OMG. My main router, which has the local DHCP server, also reboots every night at 3AM.

The DHCP server and the TrueNAS server were racing! Sometimes, the TrueNAS server beat the DHCP server and so wouldn’t get a DHCP address in time for other parts of TrueNAS to come up correctly.

So now I’ve told this installation of TrueNAS to reboot at 4AM instead. That gives the DHCP server nearly a full hour to come back up.

Sometimes you have to think outside the (TrueNAS) box.

1 Like

Glad you found it was a simple problem.

Curious as to why you reboot the Truenas server every night? Mine only get a reboot when I update to a newer version or patch.

1 Like

Curious to the nightly reboots are well, I’m running several hundred days uptime… I mean, kuddos for figuring out a solution.

Ditto with the DHCP server…

2 Likes

I am no longer certain why I started the nightly reboot. However, it seems likely this was because I was having trouble with dynamic DNS without understanding it at the time.

My ISP has comparatively short DHCP leases and is likely to hand out a different address each time. My dynamic DNS was flaky, so the A record would be intermittently stale.

I misdiagnosed the problem and decided to mask it with a nightly reboot hoping that would help. It kinda did help; most of the time, the reboot would resolve a stale A record by restarting the dynamic DNS monitor.

I eventually found and fixed the dynamic DNS issue for unrelated reasons and then was left with this issue.

The downside of a nightly reboot, of course, is that it might interrupt something happening at 3AM (or, now, 4AM). But that’s fine because the only thing likely to be in progress then is a periodic automated backup of a client machine left awake overnight, and the clients will happily recover from that soon enough.
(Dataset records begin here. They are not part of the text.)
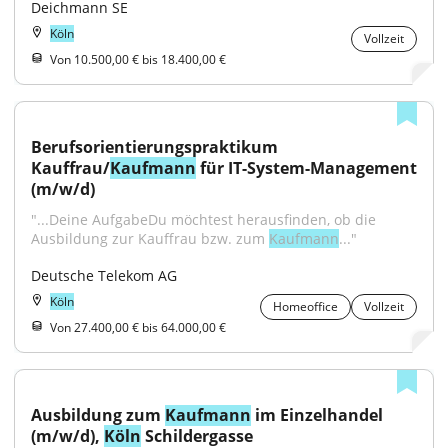
Deichmann SE
Köln
Vollzeit
Von 10.500,00 € bis 18.400,00 €
Berufsorientierungspraktikum 
Kauffrau/
Kaufmann
 für IT-System-Management 
(m/w/d)
"...Deine AufgabeDu möchtest herausfinden, ob die 
Ausbildung zur Kauffrau bzw. zum 
Kaufmann
..."
Deutsche Telekom AG
Köln
Homeoffice
Vollzeit
Von 27.400,00 € bis 64.000,00 €
Ausbildung zum 
Kaufmann
 im Einzelhandel 
(m/w/d), 
Köln
 Schildergasse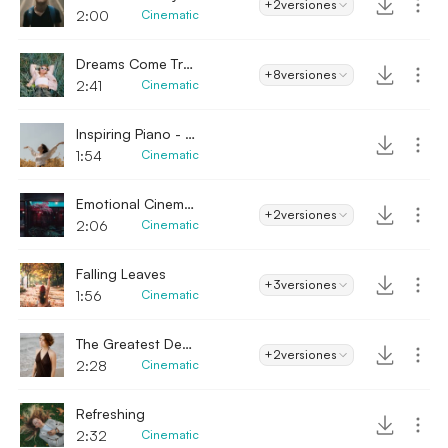
+2
versiones
2:00
Cinematic
Dreams Come True
+8
versiones
2:41
Cinematic
Inspiring Piano - Emotional
1:54
Cinematic
Emotional Cinematic 3
+2
versiones
2:06
Cinematic
Falling Leaves
+3
versiones
1:56
Cinematic
The Greatest Destiny
+2
versiones
2:28
Cinematic
Refreshing
2:32
Cinematic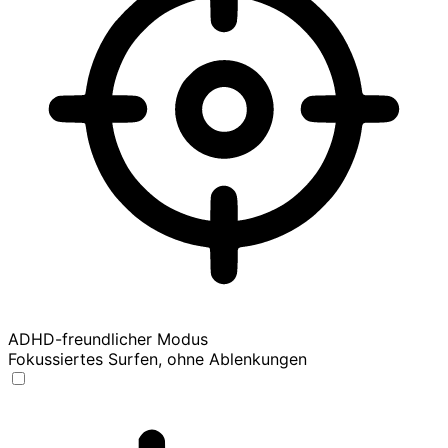
ADHD-freundlicher Modus
Fokussiertes Surfen, ohne Ablenkungen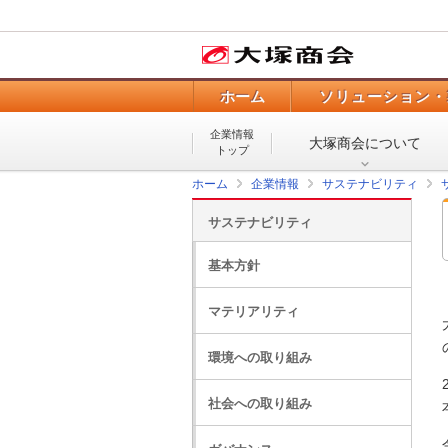
ホーム
ソリューション・
企業情報
大塚商会について
トップ
ホーム
企業情報
サステナビリティ
サステナビリティ
基本方針
マテリアリティ
環境への取り組み
社会への取り組み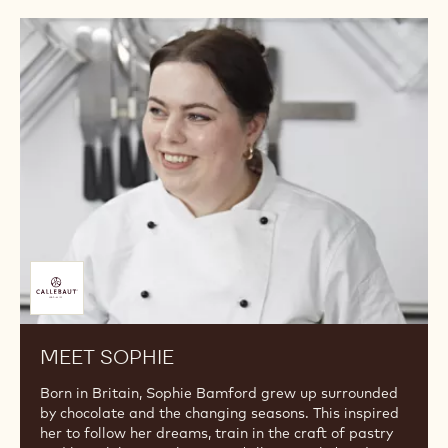
Meet
Sophie
Offerto
da
MEET SOPHIE
Born in Britain, Sophie Bamford grew up surrounded
by chocolate and the changing seasons. This inspired
her to follow her dreams, train in the craft of pastry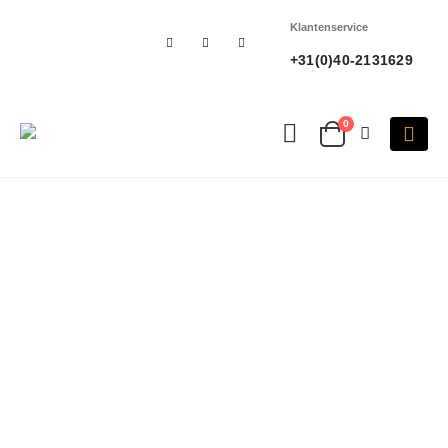
Klantenservice
+31(0)40-2131629
0
30 jaar ervaring
Eén aanspreekpunt
Perfecte
verhou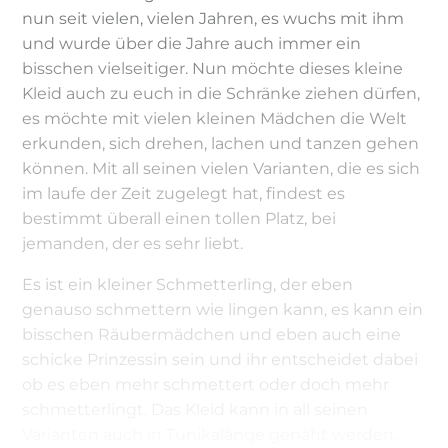
nun seit vielen, vielen Jahren, es wuchs mit ihm
und wurde über die Jahre auch immer ein
bisschen vielseitiger. Nun möchte dieses kleine
Kleid auch zu euch in die Schränke ziehen dürfen,
es möchte mit vielen kleinen Mädchen die Welt
erkunden, sich drehen, lachen und tanzen gehen
können. Mit all seinen vielen Varianten, die es sich
im laufe der Zeit zugelegt hat, findest es
bestimmt überall einen tollen Platz, bei
jemanden, der es sehr liebt.
Es ist ein kleiner Schmetterling, der eben
genauso schmettern wie lingen kann, es kann ein
bisschen Räubermädchen und eben auch eine
schicke Prinzessin sein und ihr entscheidet dabei
ob es eben mehr schmettert oder doch mehr
schmetterlingt. Das Kleid kann in all seinen
Varianten auch in Tunikalänge genäht werden,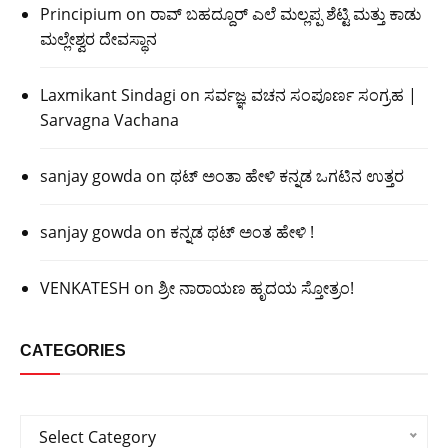
Principium
on
ರಾವ್ ಬಹದ್ದೂರ್ ಎಲೆ ಮಲ್ಲಪ್ಪ ಶೆಟ್ಟಿ ಮತ್ತು ಕಾಡು
ಮಲ್ಲೇಶ್ವರ ದೇವಸ್ಥಾನ
Laxmikant Sindagi
on
ಸರ್ವಜ್ಞ ವಚನ ಸಂಪೂರ್ಣ ಸಂಗ್ರಹ |
Sarvagna Vachana
sanjay gowda
on
ಥಟ್ ಅಂತಾ ಹೇಳಿ ಕನ್ನಡ ಒಗಟಿನ ಉತ್ತರ
sanjay gowda
on
ಕನ್ನಡ ಥಟ್ ಅಂತ ಹೇಳಿ !
VENKATESH
on
ಶ್ರೀ ನಾರಾಯಣ ಹೃದಯ ಸ್ತೋತ್ರಂ!
CATEGORIES
Categories
Select Category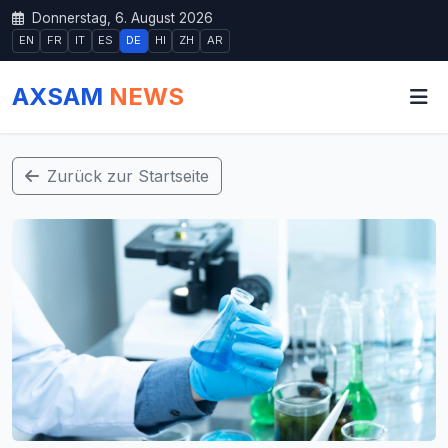
Donnerstag, 6. August 2026
EN
FR
IT
ES
DE
HI
ZH
AR
AXSAM
NEWS
Zurück zur Startseite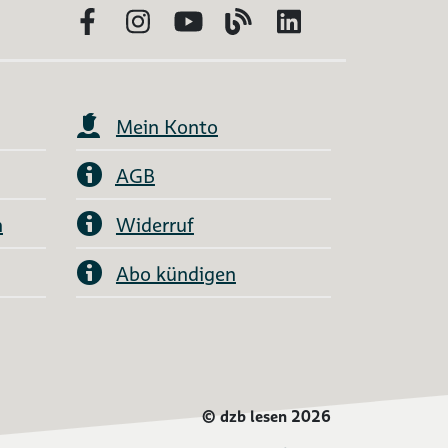
Facebook
Instagram
YouTube
Blog
LinkedIn
Mein Konto
AGB
n
Widerruf
Abo kündigen
©
dzb lesen 2026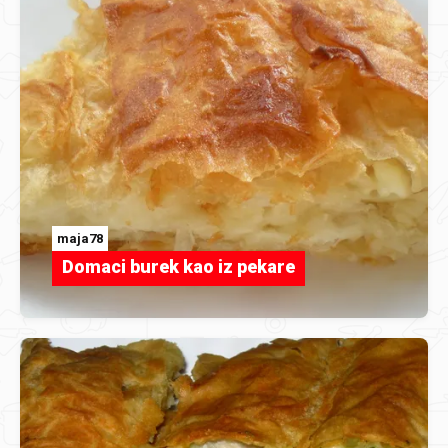
maja78
Domaci burek kao iz pekare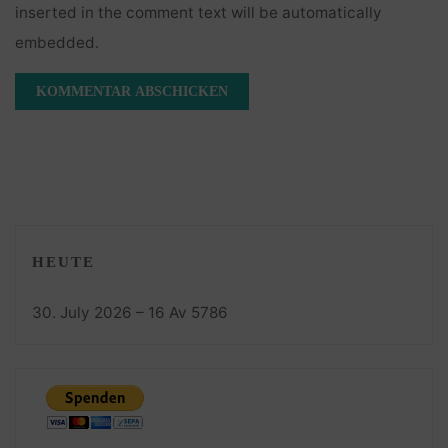
inserted in the comment text will be automatically
embedded.
HEUTE
30. July 2026 – 16 Av 5786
Still, I am now curious how much uptime I will get, so I will probably disable the nightly restart soon and see what happens. One thing at a time! :grinning:

That configuration detail has a longer history and I remember even less about it. Like nothing. :slight_smile: I’m about to restart off-site overnight replication, which can involve looooong sessions, so I guess I had better stop doing this and hope nothing breaks.